WHAT THE TASK REQUIRES: Exactly the lines from the one containing "Please read" through the one containing "protect occupants from what could be" in the listing below are to be copied, with the pictures left out.

= Beginning of Section =

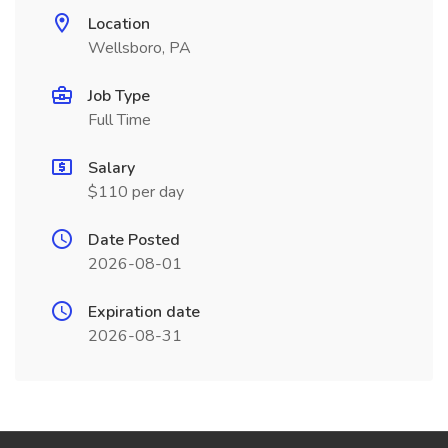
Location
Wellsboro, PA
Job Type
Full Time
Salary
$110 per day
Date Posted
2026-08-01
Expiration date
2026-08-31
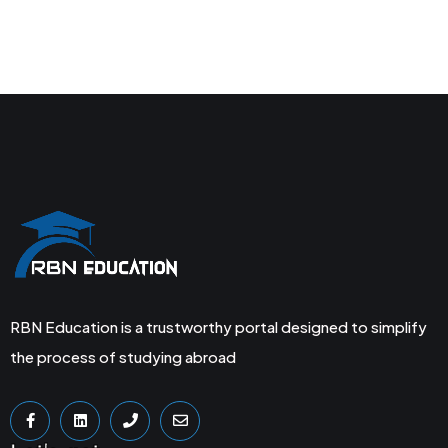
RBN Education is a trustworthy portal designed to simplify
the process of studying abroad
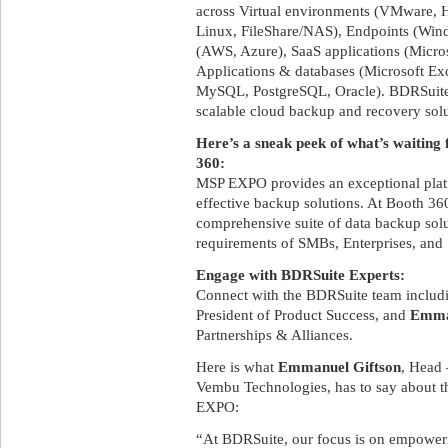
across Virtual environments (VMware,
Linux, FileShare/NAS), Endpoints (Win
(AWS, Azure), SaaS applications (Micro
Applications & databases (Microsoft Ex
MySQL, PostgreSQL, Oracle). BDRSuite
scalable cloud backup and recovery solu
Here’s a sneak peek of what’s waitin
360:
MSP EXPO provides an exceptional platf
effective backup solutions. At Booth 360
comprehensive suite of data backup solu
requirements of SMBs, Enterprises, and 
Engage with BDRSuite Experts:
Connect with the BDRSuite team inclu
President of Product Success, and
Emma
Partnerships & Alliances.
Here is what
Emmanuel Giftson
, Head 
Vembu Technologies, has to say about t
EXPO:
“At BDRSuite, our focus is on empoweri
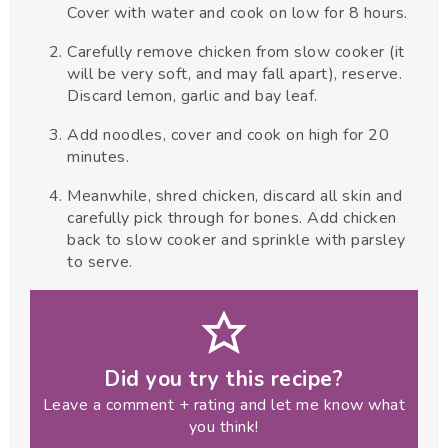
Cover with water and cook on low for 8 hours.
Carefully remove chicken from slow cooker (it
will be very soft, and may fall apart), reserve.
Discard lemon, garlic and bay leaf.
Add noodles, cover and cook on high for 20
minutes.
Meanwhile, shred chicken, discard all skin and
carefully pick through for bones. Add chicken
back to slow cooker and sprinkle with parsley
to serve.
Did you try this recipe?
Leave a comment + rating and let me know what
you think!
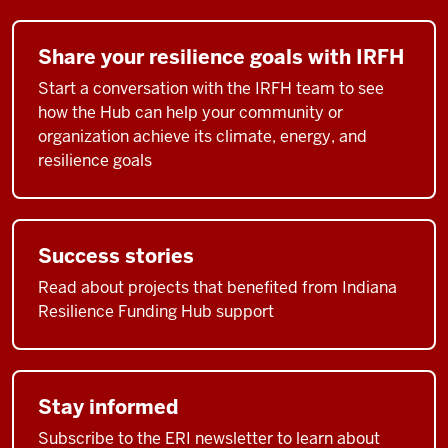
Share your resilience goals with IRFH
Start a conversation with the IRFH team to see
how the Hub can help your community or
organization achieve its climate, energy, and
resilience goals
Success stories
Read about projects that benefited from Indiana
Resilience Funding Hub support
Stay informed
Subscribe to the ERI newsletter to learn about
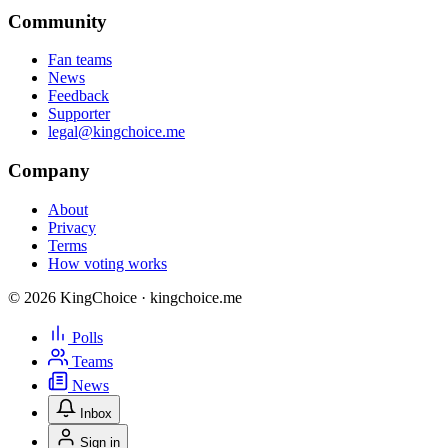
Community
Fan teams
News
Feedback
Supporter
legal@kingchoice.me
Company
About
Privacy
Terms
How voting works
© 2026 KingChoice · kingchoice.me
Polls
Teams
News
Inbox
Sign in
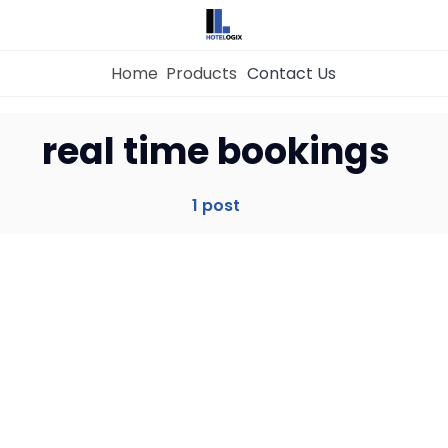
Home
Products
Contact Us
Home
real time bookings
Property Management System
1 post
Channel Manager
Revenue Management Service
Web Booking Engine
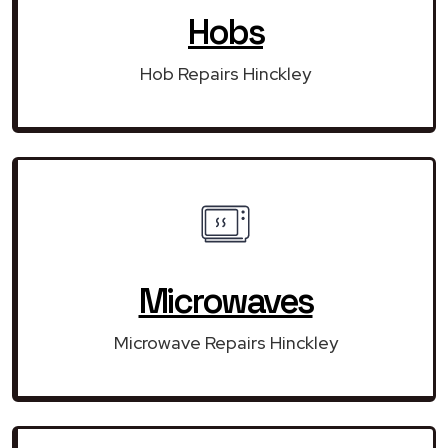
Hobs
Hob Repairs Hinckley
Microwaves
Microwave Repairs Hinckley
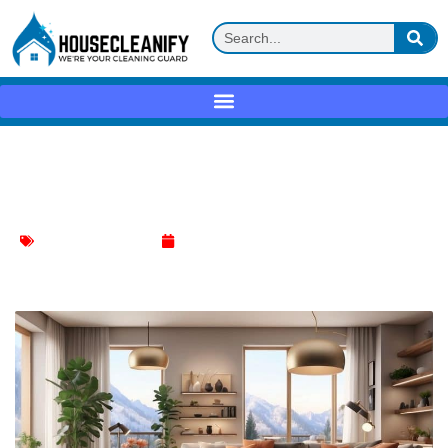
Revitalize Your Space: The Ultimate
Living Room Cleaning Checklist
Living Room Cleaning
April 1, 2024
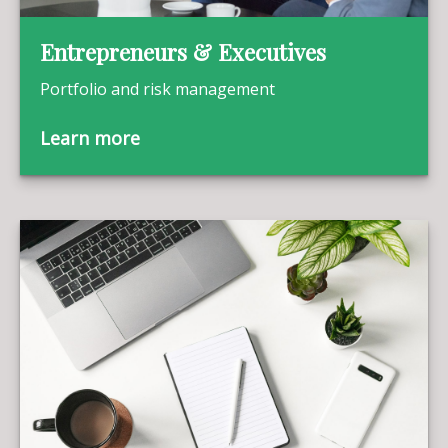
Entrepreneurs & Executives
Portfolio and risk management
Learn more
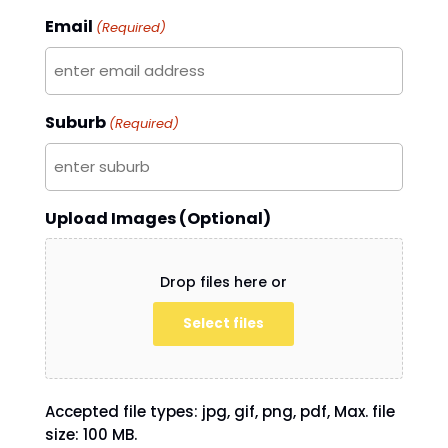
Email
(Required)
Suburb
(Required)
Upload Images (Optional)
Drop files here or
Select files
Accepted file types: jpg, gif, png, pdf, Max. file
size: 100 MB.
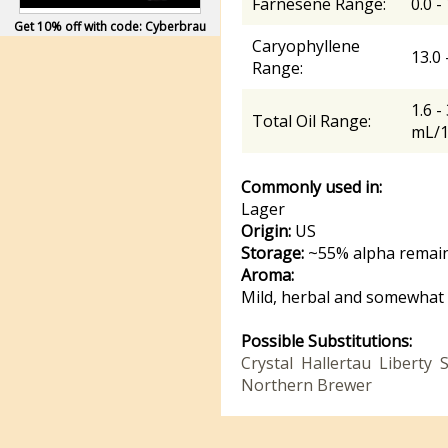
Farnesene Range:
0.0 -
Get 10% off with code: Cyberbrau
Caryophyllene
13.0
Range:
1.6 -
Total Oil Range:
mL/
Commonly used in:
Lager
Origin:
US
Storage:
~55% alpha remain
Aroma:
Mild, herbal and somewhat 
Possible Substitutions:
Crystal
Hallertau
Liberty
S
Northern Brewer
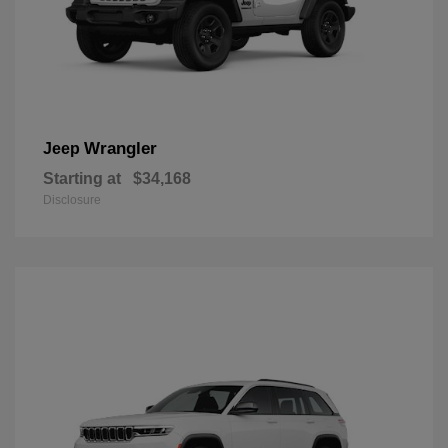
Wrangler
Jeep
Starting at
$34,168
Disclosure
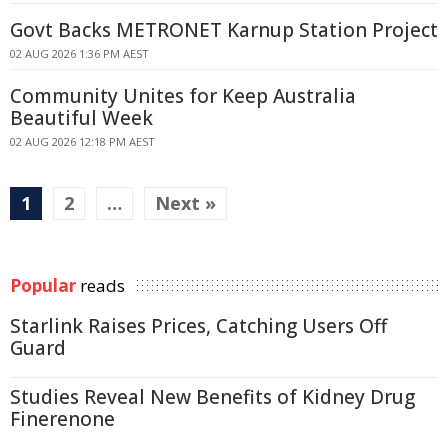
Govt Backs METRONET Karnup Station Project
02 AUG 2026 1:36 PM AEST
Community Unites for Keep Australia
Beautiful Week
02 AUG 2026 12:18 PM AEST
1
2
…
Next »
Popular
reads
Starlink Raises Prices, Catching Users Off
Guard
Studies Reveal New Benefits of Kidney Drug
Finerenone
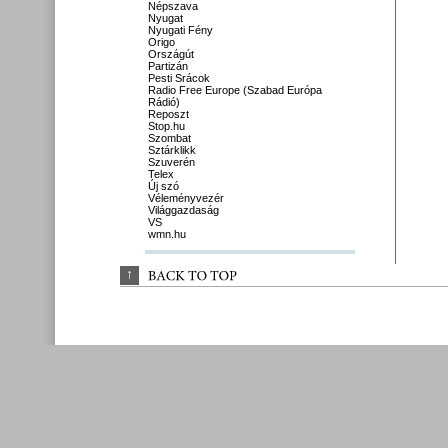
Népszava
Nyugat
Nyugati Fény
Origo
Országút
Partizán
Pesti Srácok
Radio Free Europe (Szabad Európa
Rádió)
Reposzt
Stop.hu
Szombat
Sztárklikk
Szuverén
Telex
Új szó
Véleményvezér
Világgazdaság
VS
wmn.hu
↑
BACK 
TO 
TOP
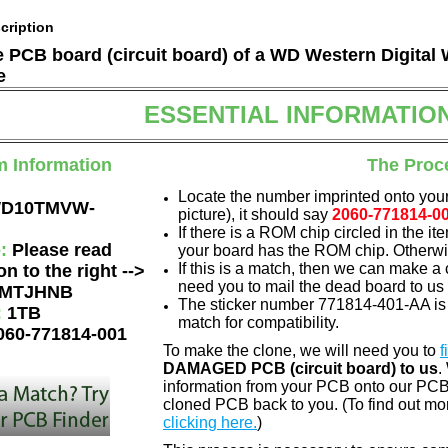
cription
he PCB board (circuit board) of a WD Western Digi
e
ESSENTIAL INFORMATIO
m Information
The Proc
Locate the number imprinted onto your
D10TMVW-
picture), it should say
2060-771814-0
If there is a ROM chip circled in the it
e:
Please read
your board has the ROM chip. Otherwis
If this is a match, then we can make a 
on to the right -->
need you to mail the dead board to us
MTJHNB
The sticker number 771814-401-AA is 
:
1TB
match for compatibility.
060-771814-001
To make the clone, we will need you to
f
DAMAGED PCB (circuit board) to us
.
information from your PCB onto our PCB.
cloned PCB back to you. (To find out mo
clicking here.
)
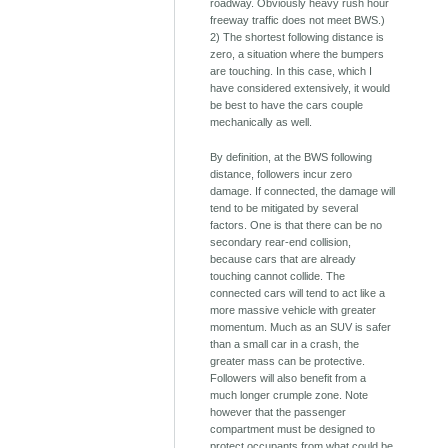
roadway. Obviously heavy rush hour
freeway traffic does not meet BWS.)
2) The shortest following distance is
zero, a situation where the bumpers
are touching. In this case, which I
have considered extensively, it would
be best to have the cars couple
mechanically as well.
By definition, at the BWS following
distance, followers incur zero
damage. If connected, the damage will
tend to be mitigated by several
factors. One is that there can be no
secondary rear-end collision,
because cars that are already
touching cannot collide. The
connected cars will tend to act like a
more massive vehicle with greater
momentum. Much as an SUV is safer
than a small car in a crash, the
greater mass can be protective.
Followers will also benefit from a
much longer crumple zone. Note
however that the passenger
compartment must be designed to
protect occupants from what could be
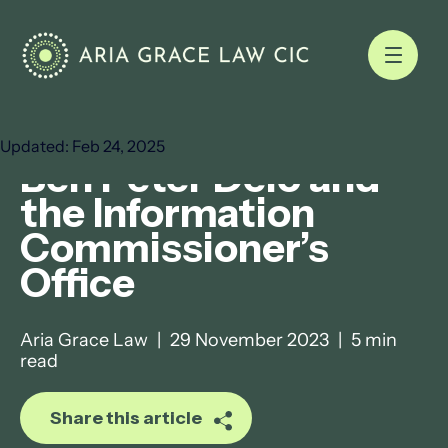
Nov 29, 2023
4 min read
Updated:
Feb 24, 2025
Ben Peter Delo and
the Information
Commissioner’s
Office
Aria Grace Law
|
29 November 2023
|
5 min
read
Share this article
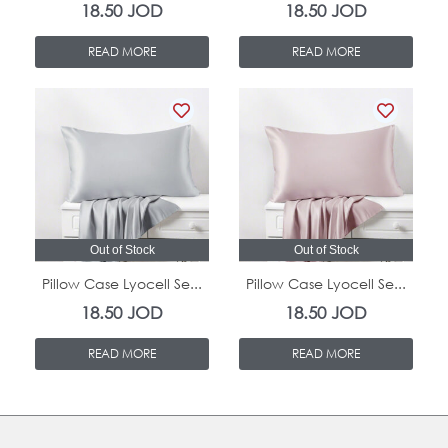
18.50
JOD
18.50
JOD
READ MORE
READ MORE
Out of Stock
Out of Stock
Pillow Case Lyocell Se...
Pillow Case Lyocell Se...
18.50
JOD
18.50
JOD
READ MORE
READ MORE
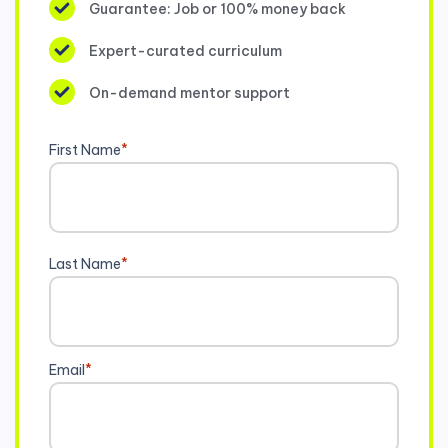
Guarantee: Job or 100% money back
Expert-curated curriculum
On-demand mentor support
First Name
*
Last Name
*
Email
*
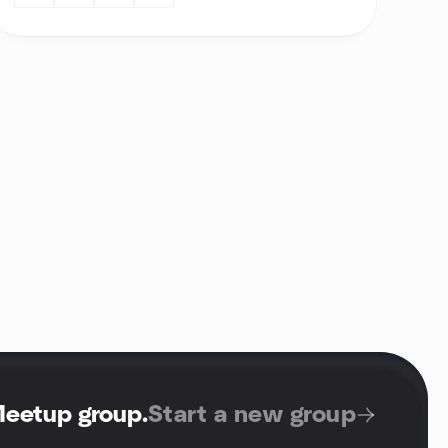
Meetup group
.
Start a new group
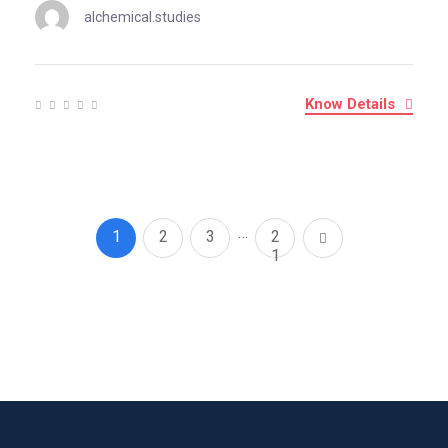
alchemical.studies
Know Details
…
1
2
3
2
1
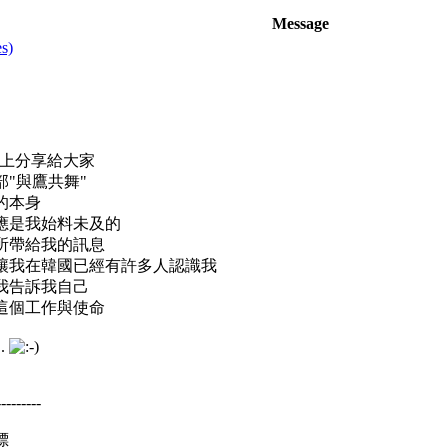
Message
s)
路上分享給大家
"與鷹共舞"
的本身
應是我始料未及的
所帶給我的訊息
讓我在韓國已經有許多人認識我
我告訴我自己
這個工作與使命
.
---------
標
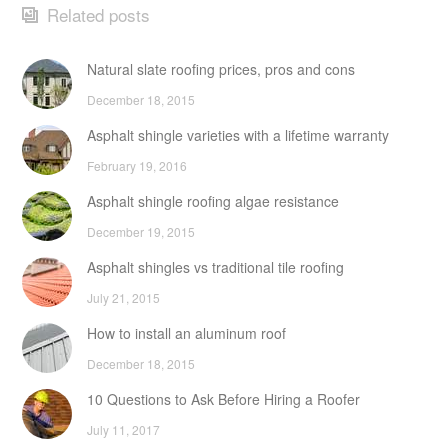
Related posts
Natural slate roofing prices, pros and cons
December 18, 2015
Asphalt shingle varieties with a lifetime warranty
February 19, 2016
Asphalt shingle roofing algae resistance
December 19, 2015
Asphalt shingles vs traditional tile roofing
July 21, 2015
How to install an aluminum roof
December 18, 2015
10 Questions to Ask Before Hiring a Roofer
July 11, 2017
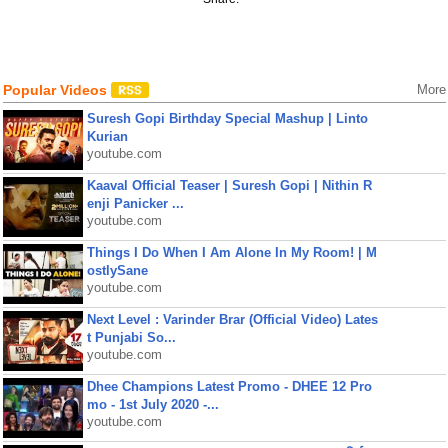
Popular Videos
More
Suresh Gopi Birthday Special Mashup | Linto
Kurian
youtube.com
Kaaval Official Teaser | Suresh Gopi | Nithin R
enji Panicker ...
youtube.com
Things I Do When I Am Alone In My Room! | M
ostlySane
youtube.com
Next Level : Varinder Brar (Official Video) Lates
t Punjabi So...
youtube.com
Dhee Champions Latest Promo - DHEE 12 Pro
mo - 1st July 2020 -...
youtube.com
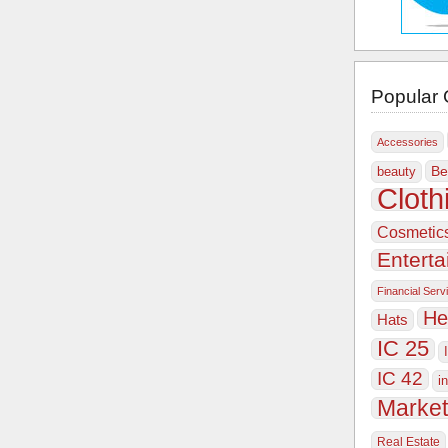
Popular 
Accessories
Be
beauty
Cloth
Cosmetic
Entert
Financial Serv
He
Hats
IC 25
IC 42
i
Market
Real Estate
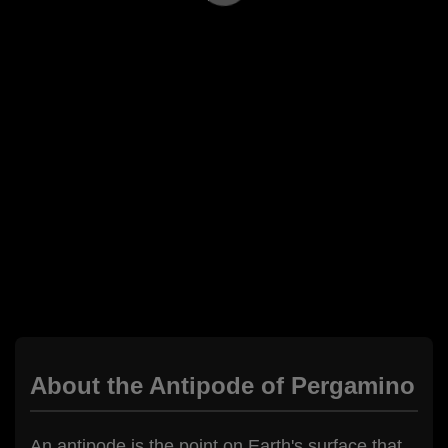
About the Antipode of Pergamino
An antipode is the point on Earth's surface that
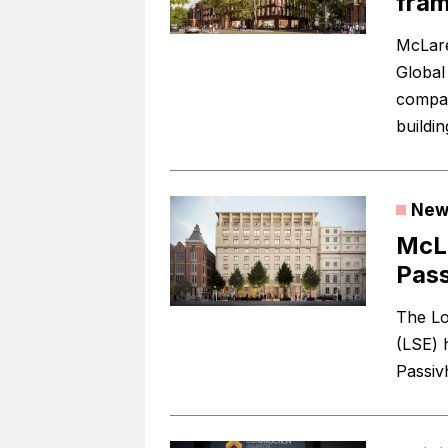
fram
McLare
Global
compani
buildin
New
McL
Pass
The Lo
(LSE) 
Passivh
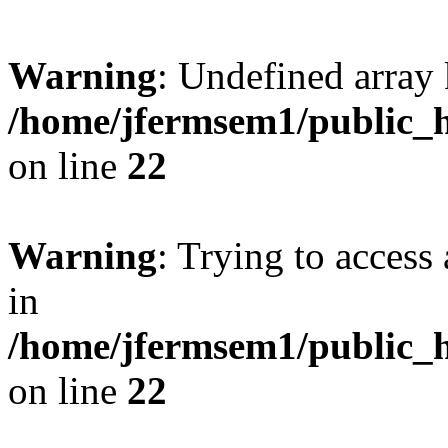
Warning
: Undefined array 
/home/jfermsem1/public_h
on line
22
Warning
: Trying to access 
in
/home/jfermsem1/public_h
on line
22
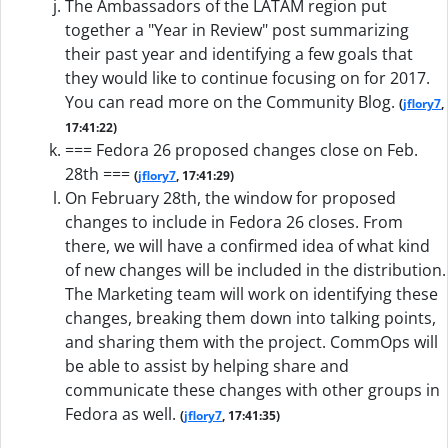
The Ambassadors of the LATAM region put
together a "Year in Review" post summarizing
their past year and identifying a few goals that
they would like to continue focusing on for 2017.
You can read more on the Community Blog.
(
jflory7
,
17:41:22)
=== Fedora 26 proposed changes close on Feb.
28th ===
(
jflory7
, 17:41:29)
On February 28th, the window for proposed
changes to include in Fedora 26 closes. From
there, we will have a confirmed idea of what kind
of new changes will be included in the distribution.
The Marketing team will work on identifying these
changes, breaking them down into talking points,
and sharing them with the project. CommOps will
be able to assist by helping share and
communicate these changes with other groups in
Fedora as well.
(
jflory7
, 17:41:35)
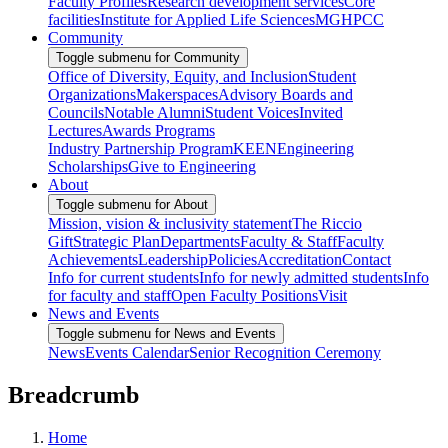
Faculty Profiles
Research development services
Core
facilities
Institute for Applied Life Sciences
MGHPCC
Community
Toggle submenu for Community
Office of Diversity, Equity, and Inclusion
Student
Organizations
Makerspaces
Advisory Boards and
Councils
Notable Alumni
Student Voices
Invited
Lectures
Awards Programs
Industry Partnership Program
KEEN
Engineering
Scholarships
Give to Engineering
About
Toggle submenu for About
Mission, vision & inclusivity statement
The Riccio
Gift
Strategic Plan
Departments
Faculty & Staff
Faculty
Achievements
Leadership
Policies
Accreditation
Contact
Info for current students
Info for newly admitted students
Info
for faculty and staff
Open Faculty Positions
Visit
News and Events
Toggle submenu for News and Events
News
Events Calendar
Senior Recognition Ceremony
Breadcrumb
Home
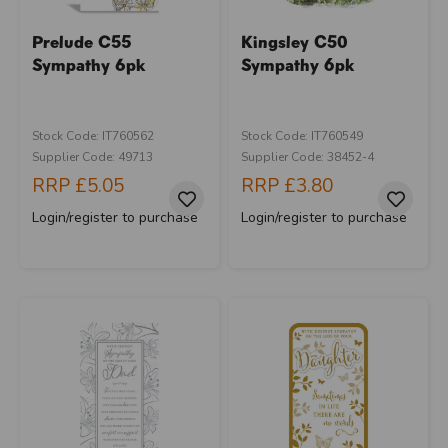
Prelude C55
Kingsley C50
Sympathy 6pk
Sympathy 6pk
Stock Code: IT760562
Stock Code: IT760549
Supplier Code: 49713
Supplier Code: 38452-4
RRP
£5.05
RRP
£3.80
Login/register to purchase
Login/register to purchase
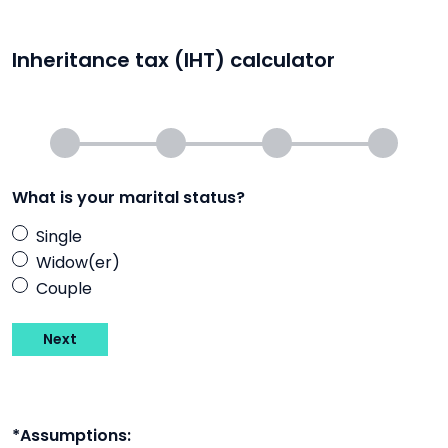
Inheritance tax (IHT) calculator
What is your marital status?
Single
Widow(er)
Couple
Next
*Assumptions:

= End of Section =

EXERCISE ANSWER:
Please read
your board has the ROM chip. Otherwis
If this is a match, then we can make a 
on to the right -->
need you to mail the dead board to us
MTJHNB
The sticker number 771814-401-AA is 
:
1TB
match for compatibility.
060-771814-001
To make the clone, we will need you to
f
DAMAGED PCB (circuit board) to us
.
information from your PCB onto our PCB.
cloned PCB back to you. (To find out mo
clicking here.
)
roadway. Obviously heavy rush hour
freeway traffic does not meet BWS.)
2) The shortest following distance is
zero, a situation where the bumpers
are touching. In this case, which I
have considered extensively, it would
be best to have the cars couple
mechanically as well.
By definition, at the BWS following
distance, followers incur zero
damage. If connected, the damage will
tend to be mitigated by several
factors. One is that there can be no
secondary rear-end collision,
because cars that are already
touching cannot collide. The
connected cars will tend to act like a
more massive vehicle with greater
momentum. Much as an SUV is safer
than a small car in a crash, the
greater mass can be protective.
Followers will also benefit from a
much longer crumple zone. Note
however that the passenger
compartment must be designed to
protect occupants from what could be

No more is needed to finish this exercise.